◆ RECORD EXCERPTS
Segment Open
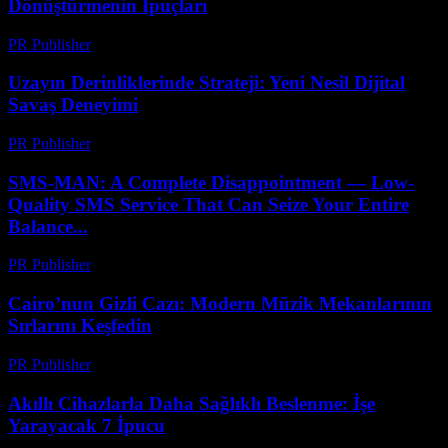
Dönüştürmenin İpuçları
PR Publisher
-
Nisan 14, 2026
Uzayın Derinliklerinde Strateji: Yeni Nesil Dijital
Savaş Deneyimi
PR Publisher
-
Nisan 9, 2026
SMS-MAN: A Complete Disappointment — Low-
Quality SMS Service That Can Seize Your Entire
Balance...
PR Publisher
-
Mart 26, 2026
Cairo’nun Gizli Cazı: Modern Müzik Mekanlarının
Sırlarını Keşfedin
PR Publisher
-
Mart 23, 2026
Akıllı Cihazlarla Daha Sağlıklı Beslenme: İşe
Yarayacak 7 İpucu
Segment Closed
◆ WHAT IS NEEDED
Copy out the material exactly as it stands, though no picture should appear in the copy.

◆ ANSWER TO THIS PROBLEM
Dönüştürmenin İpuçları
PR Publisher
-
Nisan 14, 2026
Uzayın Derinliklerinde Strateji: Yeni Nesil Dijital
Savaş Deneyimi
PR Publisher
-
Nisan 9, 2026
SMS-MAN: A Complete Disappointment — Low-
Quality SMS Service That Can Seize Your Entire
Balance...
PR Publisher
-
Mart 26, 2026
Cairo’nun Gizli Cazı: Modern Müzik Mekanlarının
Sırlarını Keşfedin
PR Publisher
-
Mart 23, 2026
Akıllı Cihazlarla Daha Sağlıklı Beslenme: İşe
Yarayacak 7 İpucu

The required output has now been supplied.